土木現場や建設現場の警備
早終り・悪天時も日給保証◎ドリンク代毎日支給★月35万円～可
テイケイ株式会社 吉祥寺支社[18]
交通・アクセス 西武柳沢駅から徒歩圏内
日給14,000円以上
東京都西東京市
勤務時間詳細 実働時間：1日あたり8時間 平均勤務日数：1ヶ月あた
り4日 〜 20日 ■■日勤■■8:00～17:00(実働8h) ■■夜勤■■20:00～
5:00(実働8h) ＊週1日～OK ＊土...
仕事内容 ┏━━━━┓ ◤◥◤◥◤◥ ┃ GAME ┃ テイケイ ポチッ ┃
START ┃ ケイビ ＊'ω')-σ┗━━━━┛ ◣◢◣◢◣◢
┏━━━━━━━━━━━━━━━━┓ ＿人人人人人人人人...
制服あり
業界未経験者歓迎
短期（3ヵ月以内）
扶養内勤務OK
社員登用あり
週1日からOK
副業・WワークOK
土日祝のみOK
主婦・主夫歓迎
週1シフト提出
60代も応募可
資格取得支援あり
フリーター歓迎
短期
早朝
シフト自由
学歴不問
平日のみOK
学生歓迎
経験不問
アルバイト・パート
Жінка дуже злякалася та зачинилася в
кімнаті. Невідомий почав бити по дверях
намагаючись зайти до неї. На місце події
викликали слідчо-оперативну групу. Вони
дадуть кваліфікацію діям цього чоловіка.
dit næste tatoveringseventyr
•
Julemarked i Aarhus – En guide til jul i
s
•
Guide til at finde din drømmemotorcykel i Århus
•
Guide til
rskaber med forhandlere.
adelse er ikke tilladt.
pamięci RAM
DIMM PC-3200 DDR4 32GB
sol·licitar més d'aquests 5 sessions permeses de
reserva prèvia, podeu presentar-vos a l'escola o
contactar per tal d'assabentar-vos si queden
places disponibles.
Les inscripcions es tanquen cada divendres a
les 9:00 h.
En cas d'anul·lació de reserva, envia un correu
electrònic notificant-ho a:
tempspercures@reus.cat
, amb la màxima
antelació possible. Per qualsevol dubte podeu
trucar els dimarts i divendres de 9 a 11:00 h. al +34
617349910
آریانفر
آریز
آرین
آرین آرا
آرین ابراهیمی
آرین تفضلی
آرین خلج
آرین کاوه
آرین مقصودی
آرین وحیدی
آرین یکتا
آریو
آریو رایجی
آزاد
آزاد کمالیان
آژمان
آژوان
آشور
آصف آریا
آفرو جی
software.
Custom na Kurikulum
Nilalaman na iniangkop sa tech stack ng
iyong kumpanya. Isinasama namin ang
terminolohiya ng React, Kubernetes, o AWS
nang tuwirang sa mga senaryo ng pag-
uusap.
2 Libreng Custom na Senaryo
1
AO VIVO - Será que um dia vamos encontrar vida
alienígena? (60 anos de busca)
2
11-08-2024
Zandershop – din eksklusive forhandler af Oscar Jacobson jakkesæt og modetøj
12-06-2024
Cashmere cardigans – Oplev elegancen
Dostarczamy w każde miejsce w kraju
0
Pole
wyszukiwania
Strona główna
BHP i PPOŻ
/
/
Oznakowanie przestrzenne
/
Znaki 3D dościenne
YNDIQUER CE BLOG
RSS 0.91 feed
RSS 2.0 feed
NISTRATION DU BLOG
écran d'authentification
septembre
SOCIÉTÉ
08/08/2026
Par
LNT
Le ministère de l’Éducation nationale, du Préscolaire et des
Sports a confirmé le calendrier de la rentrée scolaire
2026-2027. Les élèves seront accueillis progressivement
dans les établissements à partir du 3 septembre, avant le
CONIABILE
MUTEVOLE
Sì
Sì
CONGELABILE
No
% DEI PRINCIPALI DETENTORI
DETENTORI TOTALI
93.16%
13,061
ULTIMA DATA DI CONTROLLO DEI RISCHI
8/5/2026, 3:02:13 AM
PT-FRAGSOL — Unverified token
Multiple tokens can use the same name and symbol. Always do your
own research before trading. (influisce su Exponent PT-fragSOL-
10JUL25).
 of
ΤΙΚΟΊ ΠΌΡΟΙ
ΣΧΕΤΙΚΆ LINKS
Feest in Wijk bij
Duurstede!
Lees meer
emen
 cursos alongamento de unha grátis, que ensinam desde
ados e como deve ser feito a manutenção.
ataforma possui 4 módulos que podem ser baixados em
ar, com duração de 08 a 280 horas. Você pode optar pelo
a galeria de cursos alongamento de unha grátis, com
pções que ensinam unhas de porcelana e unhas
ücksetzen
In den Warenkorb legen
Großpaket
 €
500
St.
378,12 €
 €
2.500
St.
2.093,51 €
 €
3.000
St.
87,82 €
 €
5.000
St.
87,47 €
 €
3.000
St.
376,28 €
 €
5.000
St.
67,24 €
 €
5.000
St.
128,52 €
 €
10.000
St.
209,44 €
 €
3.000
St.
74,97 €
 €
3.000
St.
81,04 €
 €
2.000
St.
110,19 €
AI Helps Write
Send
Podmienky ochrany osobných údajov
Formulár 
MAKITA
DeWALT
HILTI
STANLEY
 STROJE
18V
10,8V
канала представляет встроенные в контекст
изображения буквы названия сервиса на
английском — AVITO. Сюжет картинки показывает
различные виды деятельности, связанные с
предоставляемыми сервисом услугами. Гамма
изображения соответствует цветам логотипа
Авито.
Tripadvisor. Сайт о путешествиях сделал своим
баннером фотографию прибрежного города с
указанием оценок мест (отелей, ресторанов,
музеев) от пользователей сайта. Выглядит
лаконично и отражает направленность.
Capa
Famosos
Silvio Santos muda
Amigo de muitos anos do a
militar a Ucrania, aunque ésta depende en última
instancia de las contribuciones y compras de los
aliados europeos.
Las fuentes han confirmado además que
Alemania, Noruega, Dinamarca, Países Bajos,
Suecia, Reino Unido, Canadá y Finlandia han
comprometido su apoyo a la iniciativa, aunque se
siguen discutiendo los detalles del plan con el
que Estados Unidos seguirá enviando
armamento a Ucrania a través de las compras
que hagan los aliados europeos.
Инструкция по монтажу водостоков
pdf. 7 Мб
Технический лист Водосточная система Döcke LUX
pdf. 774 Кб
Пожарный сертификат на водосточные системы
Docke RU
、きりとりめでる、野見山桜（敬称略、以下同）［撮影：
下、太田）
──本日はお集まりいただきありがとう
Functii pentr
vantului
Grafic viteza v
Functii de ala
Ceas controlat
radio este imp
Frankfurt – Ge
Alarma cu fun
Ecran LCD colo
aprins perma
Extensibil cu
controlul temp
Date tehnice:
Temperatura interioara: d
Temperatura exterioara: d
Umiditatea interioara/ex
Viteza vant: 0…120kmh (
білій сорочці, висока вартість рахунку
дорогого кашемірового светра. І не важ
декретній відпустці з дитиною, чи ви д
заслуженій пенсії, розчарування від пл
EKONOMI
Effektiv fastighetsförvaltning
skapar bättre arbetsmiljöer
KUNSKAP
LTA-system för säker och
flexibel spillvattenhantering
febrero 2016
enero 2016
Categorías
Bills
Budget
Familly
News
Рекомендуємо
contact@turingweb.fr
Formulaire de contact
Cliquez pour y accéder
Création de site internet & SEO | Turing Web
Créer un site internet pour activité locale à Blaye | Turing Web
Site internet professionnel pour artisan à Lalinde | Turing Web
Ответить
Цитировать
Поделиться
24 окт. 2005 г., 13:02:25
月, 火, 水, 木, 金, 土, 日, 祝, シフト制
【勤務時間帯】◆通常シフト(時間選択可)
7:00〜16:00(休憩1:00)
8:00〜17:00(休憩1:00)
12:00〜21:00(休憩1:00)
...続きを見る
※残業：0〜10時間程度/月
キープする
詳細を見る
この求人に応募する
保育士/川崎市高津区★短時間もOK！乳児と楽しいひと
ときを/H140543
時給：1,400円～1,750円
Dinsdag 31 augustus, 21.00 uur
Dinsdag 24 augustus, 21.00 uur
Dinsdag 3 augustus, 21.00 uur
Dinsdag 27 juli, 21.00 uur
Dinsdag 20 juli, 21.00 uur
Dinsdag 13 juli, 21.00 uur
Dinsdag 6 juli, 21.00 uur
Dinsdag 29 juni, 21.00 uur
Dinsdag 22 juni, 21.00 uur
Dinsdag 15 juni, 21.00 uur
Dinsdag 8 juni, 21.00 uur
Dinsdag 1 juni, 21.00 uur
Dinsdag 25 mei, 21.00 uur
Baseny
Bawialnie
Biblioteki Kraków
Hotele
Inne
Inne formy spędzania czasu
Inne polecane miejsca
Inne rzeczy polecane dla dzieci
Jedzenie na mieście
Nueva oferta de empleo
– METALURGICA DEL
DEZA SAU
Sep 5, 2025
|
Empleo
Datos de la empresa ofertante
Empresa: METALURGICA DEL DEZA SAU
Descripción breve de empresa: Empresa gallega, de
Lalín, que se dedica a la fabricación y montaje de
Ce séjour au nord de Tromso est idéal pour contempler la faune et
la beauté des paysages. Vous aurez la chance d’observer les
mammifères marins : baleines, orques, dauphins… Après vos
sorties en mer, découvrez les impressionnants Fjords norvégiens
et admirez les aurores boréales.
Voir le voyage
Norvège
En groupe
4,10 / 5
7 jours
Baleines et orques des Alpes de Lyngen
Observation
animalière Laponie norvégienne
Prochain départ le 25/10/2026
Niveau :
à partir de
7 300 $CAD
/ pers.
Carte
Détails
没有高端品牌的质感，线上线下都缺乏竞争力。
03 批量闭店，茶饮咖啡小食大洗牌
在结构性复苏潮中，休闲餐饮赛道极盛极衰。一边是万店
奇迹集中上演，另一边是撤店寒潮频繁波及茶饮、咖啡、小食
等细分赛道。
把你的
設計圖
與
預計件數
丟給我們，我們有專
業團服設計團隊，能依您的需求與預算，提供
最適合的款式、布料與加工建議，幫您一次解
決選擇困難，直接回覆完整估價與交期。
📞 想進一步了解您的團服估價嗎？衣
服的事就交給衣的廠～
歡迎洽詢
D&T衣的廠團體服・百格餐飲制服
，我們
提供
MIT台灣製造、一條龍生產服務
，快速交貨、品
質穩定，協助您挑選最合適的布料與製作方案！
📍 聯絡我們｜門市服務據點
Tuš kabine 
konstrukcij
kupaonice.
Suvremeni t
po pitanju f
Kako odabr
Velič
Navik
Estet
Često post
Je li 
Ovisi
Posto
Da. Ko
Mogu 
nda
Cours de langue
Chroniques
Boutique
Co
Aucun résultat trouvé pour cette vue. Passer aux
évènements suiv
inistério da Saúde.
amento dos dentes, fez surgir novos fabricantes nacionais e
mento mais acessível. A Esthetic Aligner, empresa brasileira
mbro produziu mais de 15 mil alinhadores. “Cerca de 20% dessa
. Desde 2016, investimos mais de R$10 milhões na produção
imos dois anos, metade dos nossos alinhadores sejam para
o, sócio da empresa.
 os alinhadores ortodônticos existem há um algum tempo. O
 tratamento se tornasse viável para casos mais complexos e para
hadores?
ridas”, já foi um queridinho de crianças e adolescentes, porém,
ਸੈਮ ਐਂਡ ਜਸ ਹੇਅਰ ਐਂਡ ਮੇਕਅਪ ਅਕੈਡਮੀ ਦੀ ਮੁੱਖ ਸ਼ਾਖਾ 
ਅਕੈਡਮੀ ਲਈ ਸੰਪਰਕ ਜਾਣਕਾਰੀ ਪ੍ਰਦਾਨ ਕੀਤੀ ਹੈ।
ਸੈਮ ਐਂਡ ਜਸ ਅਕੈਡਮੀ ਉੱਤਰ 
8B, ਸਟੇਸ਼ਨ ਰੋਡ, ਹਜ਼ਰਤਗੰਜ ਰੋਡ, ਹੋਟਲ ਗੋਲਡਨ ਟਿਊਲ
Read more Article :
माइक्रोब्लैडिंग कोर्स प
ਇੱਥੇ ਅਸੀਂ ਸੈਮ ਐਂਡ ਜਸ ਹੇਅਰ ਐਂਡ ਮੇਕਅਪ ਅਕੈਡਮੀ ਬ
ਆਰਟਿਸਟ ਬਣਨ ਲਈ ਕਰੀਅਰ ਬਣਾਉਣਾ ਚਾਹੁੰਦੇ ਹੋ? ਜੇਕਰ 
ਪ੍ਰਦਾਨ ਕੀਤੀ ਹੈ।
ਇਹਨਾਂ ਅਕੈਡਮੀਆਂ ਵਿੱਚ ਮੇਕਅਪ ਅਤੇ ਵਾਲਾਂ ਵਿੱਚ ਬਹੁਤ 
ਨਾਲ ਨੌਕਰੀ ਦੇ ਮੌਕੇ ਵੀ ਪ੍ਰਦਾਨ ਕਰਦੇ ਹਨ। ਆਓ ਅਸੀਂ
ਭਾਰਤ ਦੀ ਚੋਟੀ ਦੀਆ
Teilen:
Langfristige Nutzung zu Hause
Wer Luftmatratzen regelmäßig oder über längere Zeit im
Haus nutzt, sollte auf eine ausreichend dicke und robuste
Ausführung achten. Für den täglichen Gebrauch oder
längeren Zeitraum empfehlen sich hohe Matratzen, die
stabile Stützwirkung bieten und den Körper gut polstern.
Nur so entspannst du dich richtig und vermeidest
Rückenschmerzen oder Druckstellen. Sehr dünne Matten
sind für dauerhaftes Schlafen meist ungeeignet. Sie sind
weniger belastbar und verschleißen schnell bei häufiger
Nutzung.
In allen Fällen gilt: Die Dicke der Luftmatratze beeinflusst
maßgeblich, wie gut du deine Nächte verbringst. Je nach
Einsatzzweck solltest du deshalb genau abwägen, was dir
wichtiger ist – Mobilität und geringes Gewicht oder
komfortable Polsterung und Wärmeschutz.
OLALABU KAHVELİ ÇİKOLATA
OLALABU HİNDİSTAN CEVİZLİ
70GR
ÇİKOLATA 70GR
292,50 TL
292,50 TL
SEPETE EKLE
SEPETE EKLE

(HOW TO COMPLETE THIS TASK)
Whenever the string "juni" shows up in a line of the records, copy that line.

(SOLUTION FOR THIS TASK)
Dinsdag 29 juni, 21.00 uur
Dinsdag 22 juni, 21.00 uur
Dinsdag 15 juni, 21.00 uur
Dinsdag 8 juni, 21.00 uur
Dinsdag 1 juni, 21.00 uur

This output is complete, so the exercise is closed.